> [What the task asks]: Unless a line falls after the one with "閸嶉媴缇婄溂铻虹挡甯跺湏鍦堣灪鏍撻瓪鐪�9瀛楀晱铏熼枆鍙ｅ姞闀峰悐鐠板悐閳庢帥鐠版帥閳庨嚇 (55, 2321)", retype it exactly from the records below; leave out all pictures.
BEGIN
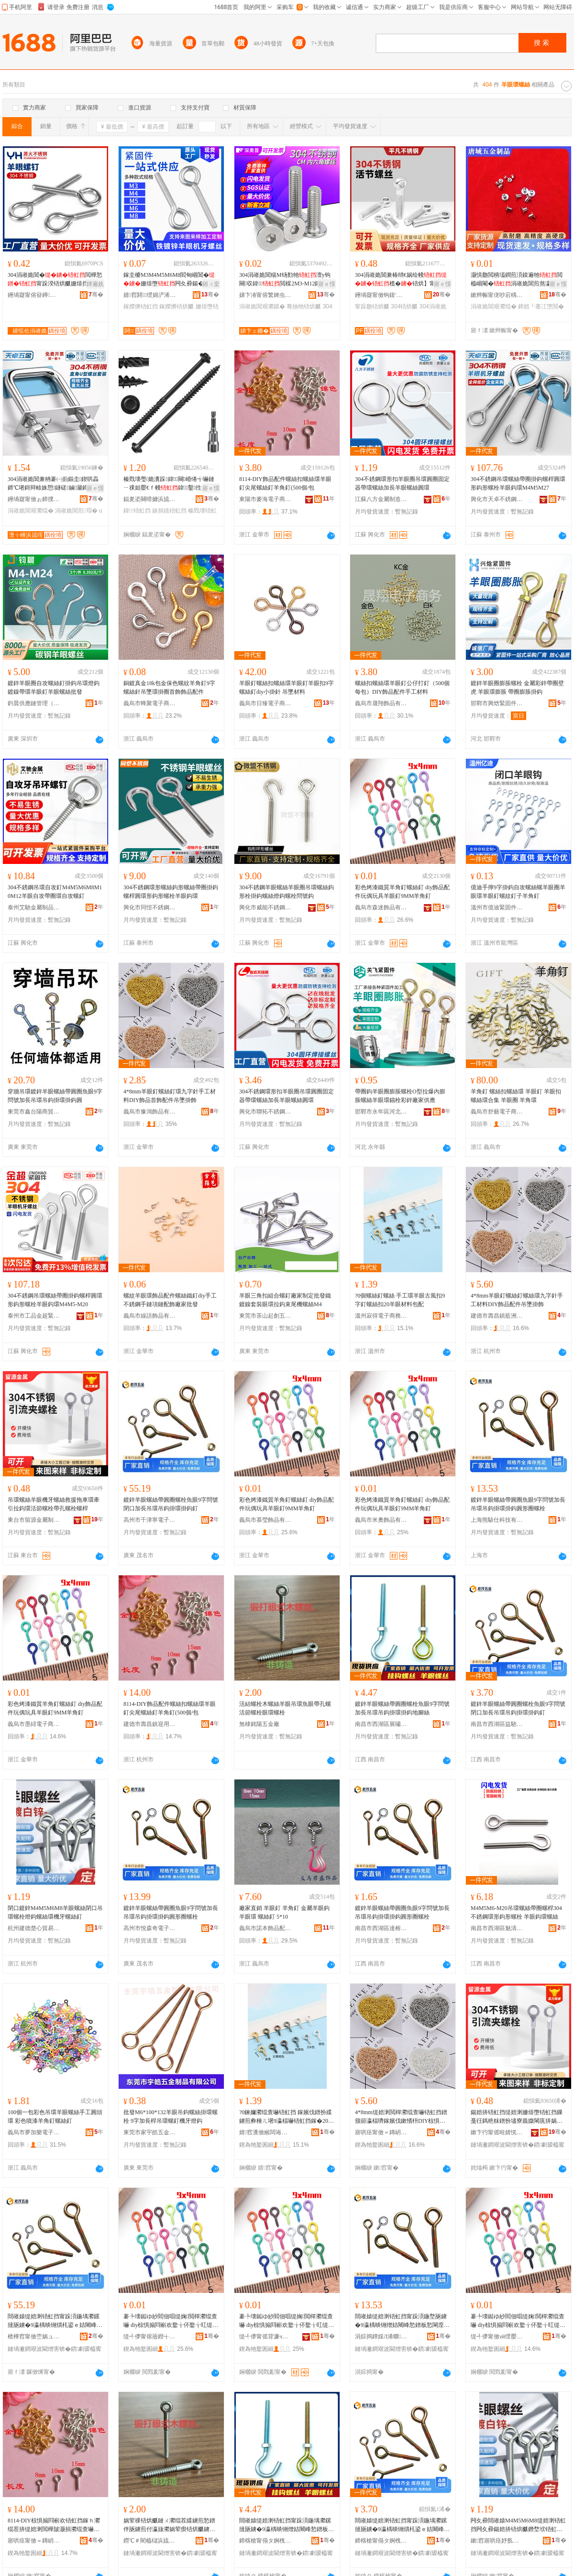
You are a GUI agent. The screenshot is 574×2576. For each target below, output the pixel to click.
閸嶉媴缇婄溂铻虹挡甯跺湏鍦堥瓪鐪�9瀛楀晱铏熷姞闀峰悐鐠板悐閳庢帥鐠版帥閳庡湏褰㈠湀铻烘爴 (402, 2321)
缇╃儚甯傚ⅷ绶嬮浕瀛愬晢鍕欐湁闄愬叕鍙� (497, 2336)
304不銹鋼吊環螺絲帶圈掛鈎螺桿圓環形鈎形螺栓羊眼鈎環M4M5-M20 (55, 1300)
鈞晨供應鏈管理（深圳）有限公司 (34, 703)
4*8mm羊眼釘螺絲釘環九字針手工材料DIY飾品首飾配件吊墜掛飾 (169, 1095)
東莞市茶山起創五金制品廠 (265, 1315)
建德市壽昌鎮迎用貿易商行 (149, 1724)
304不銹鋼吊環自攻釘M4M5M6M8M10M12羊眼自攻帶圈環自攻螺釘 (55, 891)
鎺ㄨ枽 (211, 284)
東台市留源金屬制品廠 (34, 1520)
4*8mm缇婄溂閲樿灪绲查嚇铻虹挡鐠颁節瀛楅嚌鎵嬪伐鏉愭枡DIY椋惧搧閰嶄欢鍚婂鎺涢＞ (401, 2117)
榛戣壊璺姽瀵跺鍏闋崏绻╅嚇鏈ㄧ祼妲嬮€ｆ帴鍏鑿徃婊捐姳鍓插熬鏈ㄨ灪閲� (171, 484)
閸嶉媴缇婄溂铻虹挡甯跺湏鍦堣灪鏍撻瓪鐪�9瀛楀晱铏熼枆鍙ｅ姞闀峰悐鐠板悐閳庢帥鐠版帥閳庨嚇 (55, 2321)
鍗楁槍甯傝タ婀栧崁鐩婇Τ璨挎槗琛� (381, 2540)
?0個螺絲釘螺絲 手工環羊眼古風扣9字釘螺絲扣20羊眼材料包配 (400, 1300)
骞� (95, 294)
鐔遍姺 (95, 284)
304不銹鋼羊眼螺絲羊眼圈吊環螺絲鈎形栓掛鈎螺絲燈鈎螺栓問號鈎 (286, 891)
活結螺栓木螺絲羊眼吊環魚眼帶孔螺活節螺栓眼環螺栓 (285, 1708)
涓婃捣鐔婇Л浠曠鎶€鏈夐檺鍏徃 (381, 2336)
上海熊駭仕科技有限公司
END
> [Answer]:
You are a GUI agent. The screenshot is 574×2576. For each target below, output the pixel to click.
閸嶉媴缇婄溂铻虹挡甯跺湏鍦堥瓪鐪�9瀛楀晱铏熷姞闀峰悐鐠板悐閳庢帥鐠版帥閳庡湏褰㈠湀铻烘爴 (402, 2321)
缇╃儚甯傚ⅷ绶嬮浕瀛愬晢鍕欐湁闄愬叕鍙� (497, 2336)
304不銹鋼吊環螺絲帶圈掛鈎螺桿圓環形鈎形螺栓羊眼鈎環M4M5-M20 (55, 1300)
鈞晨供應鏈管理（深圳）有限公司 (34, 703)
4*8mm羊眼釘螺絲釘環九字針手工材料DIY飾品首飾配件吊墜掛飾 (169, 1095)
東莞市茶山起創五金制品廠 (265, 1315)
建德市壽昌鎮迎用貿易商行 (149, 1724)
304不銹鋼吊環自攻釘M4M5M6M8M10M12羊眼自攻帶圈環自攻螺釘 (55, 891)
鎺ㄨ枽 (211, 284)
東台市留源金屬制品廠 (34, 1520)
4*8mm缇婄溂閲樿灪绲查嚇铻虹挡鐠颁節瀛楅嚌鎵嬪伐鏉愭枡DIY椋惧搧閰嶄欢鍚婂鎺涢＞ (401, 2117)
榛戣壊璺姽瀵跺鍏闋崏绻╅嚇鏈ㄧ祼妲嬮€ｆ帴鍏鑿徃婊捐姳鍓插熬鏈ㄨ灪閲� (171, 484)
閸嶉媴缇婄溂铻虹挡甯跺湏鍦堣灪鏍撻瓪鐪�9瀛楀晱铏熼枆鍙ｅ姞闀峰悐鐠板悐閳庢帥鐠版帥閳庨嚇 (55, 2321)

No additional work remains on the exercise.